The paper I'm reading then claims that (1) since $\omega^{(i)}$ are random vectors, they lie in general linear position, and therefore (2) no linear combination of $\omega^{(i)}$ lies in the null space of $A$.
I understand why (1) holds but can't see the reason for (2). The paper doesn't explain this result or give any citation for a proof, so I assume it's a classical result, but Google/Scholar searches didn't yield anything, and I don't know enough about algebraic geometry to even begin a proof.
Either posting a proof or simply a link to one would be sufficient for me. Thanks in advance!

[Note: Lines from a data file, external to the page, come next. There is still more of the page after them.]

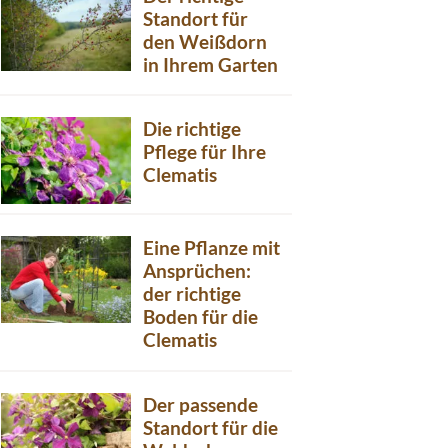
Standort für
den Weißdorn
in Ihrem Garten
Die richtige
Pflege für Ihre
Clematis
Eine Pflanze mit
Ansprüchen:
der richtige
Boden für die
Clematis
Der passende
Standort für die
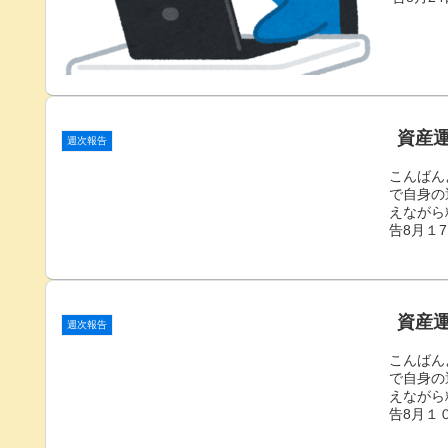
資産運
週次報告
こんばん
で自身の
えながら
告8月１7
資産運
週次報告
こんばん
で自身の
えながら
告8月１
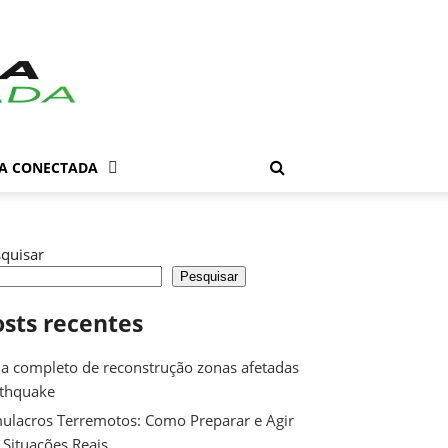
DA CONECTADA
quisar
Pesquisar
osts recentes
a completo de reconstrução zonas afetadas
rthquake
ulacros Terremotos: Como Preparar e Agir
Situações Reais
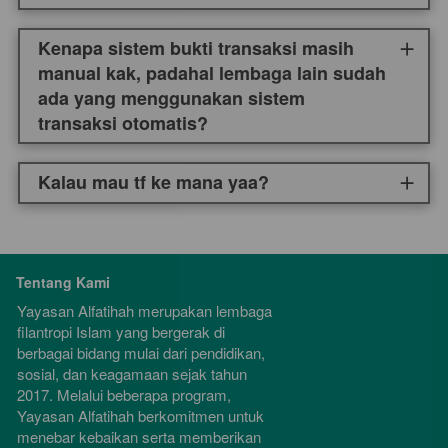
Kenapa sistem bukti transaksi masih
manual kak, padahal lembaga lain sudah
ada yang menggunakan sistem
transaksi otomatis?
Kalau mau tf ke mana yaa?
Tentang Kami
Yayasan Alfatihah merupakan lembaga 
filantropi Islam yang bergerak di 
berbagai bidang mulai dari pendidikan, 
sosial, dan keagamaan sejak tahun 
2017. Melalui beberapa program, 
Yayasan Alfatihah berkomitmen untuk 
menebar kebaikan serta memberikan 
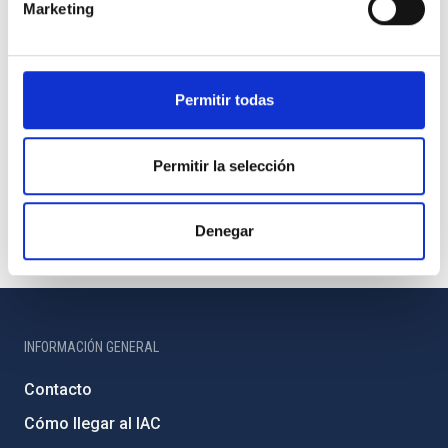
Marketing
Permitir todas
Permitir la selección
Denegar
INFORMACIÓN GENERAL
Contacto
Cómo llegar al IAC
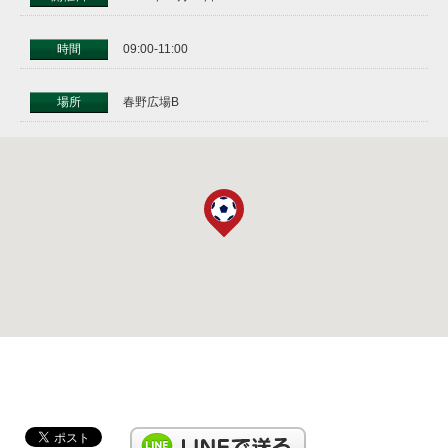
時間
09:00-11:00
場所
春野広場B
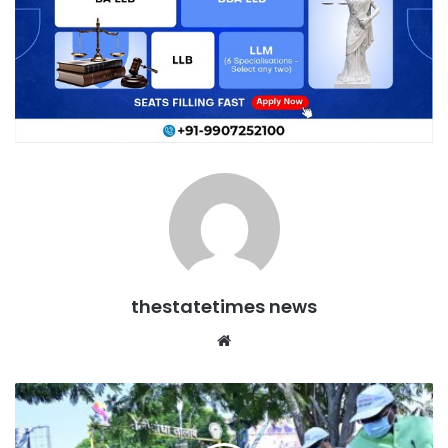
thestatetimes news
Website
हरित
स्वच्छता
अभियान'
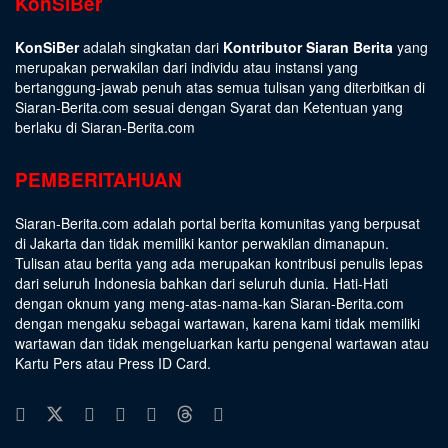
KonSiBer
KonSiBer
adalah singkatan dari
Kontributor Siaran Berita
yang
merupakan perwakilan dari individu atau instansi yang
bertanggung-jawab penuh atas semua tulisan yang diterbitkan di
Siaran-Berita.com sesuai dengan
Syarat dan Ketentuan
yang
berlaku di Siaran-Berita.com
PEMBERITAHUAN
Siaran-Berita.com adalah portal berita komunitas yang berpusat
di Jakarta dan tidak memiliki kantor perwakilan dimanapun.
Tulisan atau berita yang ada merupakan kontribusi penulis lepas
dari seluruh Indonesia bahkan dari seluruh dunia. Hati-Hati
dengan oknum yang meng-atas-nama-kan Siaran-Berita.com
dengan mengaku sebagai wartawan, karena kami tidak memiliki
wartawan dan tidak mengeluarkan kartu pengenal wartawan atau
Kartu Pers atau Press ID Card.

According to the Omnomnomnom's post, assume that $dim(\ker(A))=p\leq n-k$. Then we randomly choose a basis $B=\{e_1,\cdots,e_{n}\}$ s.t. $span(\{e_1,\cdots,e_{p}\})=\ker(A)$ (firstly randomly choose the $p $ first vectors in $\ker(A)$). Then, in the basis $B$, $\det(e_1,\cdots e_{n-k},v_1,\cdots,v_k)=\det(\begin{pmatrix}I_{n-k}&U_{n-k,k}\\0_k&V_{k,k}\end{pmatrix})=\det(V)$ where $V$ is random (if the $(v_i)$ and $A$ are independent). Finally $\det(V)\not= 0$ almost everywhere and we are done.